Other studies using extra virgin olive oil relative to refined olive oil (difference being phenolics) noted that despite no changes in weight occurring between the two groups the extra virgin group had higher serum adrenaline and UCP1 levels in adipose tissue. A later test noted that increases in both adrenaline and noradrenaline occur in a dose-dependent manner between 1.41-4.23mg phenolics, and that this was not due to the hydroxytyrosol content but thought to be due to the oleuropein which was later confirmed with 0.1% of the diet as oleuropein and appeared to have more efficacy in rats fed higher protein intakes (although there was no significant differences in body weight after 28 days). A possible explanation for the lack of weight loss despite increased circulating catecholamines is a downregulation of their receptor (adrenergic β2) seen in humans following consumption of low dose olive oil phenolics, although this was detected in endothelial cells rather than fat cells.
Potentially has mechanisms to increase the metabolic rate secondary to increasing active levels of thyroid hormone and catecholamines, yet interventions using standard doses of olive leaf polyphenolics to see these effects fail to note changes in body weight over short periods of time
Studies comparing refined olive oil against virgin or extra virgin olive oil (in which the difference is olive polyphenolics), despite finding changes in lipid parameters, routinely fail to detect a reduction in fat mass associated with polyphenolics. These trials tended to last 3 weeks.

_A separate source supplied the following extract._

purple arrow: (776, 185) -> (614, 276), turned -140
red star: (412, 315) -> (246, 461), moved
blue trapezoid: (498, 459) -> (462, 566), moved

Supplementation of olive leaf (51.1mg oleuropein; 9.7mg hydroxytyrosol) for 6 weeks in overweight men has failed to significantly modify total weight or body fat percentage and another trial assessing the effects of olive leaf on blood pressure (which found benefit) failed to find a weight reducing effect.
Neither choosing extra virgin olive oil over refined oil nor supplemental olive leaf extracts have been demonstrated to have a fat reducing effect at this moment in time
7Inflammation and Immunology
7.1. Cold and Flu Interactions
Calcium elenolate (a base form of elenolic acid) can be isolated from olive leaf extract after mild acid hydrolysis. It has been shown to have virucidal activity against influenza A virus (PR8) in vitro. However, given that elenolic acid is at levels hard to detect in olive leaf extract, the relevance of this result for the whole extract is uncertain.

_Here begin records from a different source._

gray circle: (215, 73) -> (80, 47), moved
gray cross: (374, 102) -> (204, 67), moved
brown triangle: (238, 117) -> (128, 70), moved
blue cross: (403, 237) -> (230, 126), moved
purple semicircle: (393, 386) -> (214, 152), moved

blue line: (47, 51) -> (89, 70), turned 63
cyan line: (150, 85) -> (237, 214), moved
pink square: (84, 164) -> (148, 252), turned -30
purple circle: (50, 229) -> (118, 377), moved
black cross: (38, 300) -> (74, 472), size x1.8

7.2. Bacterial Interactions
Olive leaf extract seems to inhibit or kill many pathogenic bacteria in vitro, but the details depend on the type of extract tested. In one set of experiments, methanolic extract of olive leaves with a yeild of 5.89% MICs of 125-250µg/L against Staphylococcus aureus, Staphylococcus epidermidis, and Streptococcus pyogenes, with essentially no effect (MICs 500-2000µg/L) against Salmonella enterica, Serovar Typhi, Acinetobacter calcoaceticus, and Pseudomonas aeruginosa. An Australian commercial preparation of olive leaf extract with a guaranteed minimum oleuropein content was 4.4mg/mL was found to be most active against Campylobacter jejuni, Helicobacter pylori and Staphylococcus aureus (including meticillin-resistant S. aureus, or MRSA), with MICs in the range of 0.3–12.5% (v/v), but with weak or no effect against 79 other organisms, indicating a lack of broad-spectrum activity. Water extract from olive leaves was found to be bactericidal when exposed to the extract for 3 hours, with MBCs of 0.13% (w/v) for Pseudomonas aeruginosa, 0.3% (w/v) for Klebsiella pneumoniae , 0.3% (w/v) for Escherichia coli, and 0.6% (w/v) Staphylococcus aureus; Bacillus subtilis was only inhibited upon exposure to 20% (w/v) olive leaf extract for 24 hours, not killed.

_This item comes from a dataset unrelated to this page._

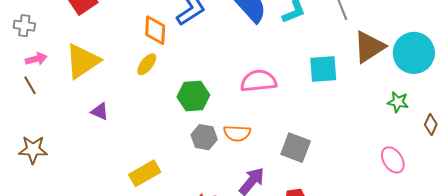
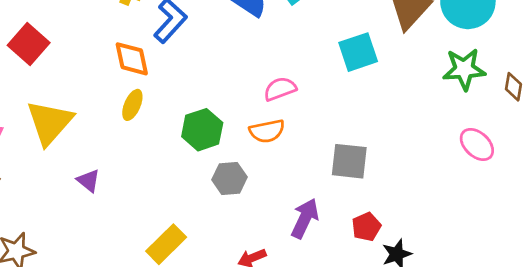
pink semicircle: (259, 81) -> (280, 89), size x0.7
green star: (398, 102) -> (464, 69), size x1.5
purple triangle: (100, 112) -> (88, 181), turned 30
orange semicircle: (237, 133) -> (267, 131), moved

Individual phenolic compounds seem to have antibacteral activities on their own, but tend to work better when combined; one study found that oleuropein and caffeic acid showed inhibitory activity against some bacteria individually, but a combination of compounds found in olive leaf extract (oleuropein, rutin, vanillin, and caffeic acid) worked synergistically.
Olive leaf extract has antibacterial effects against many (but not all) pathogenic bacteria in vitro, but whether these effects carry over to supplementation has not been tested. It seems that a combination of components found in olive leaf extract works better at inhibiting bacterial growth than any single individual component alone.
7.3. Virological Interactions
An early in vitro study of calcium elenolate, a base form of elenolic acid which can be isolated from olive leaf extract after mild acid hydrolysis, found that this compund has antiviral properties in vitro against a host of viruses, including coxackievirus A21, parainfluenza 3 virus, herpesvirus (MRS), pseudorabies virus, vesicular stomatitis virus, encephalomyocarditis virus, Newcastle virus (GB), influenza
A virus (PR8), and Sindbis virus. Calcium elenolate has also shown in vivo antiviral activity against parainfluenza 3 virus in hamsters when administered either minutes after infection, where it showed virucidal effects, or therapeutic effects when administered 8 hours after infection.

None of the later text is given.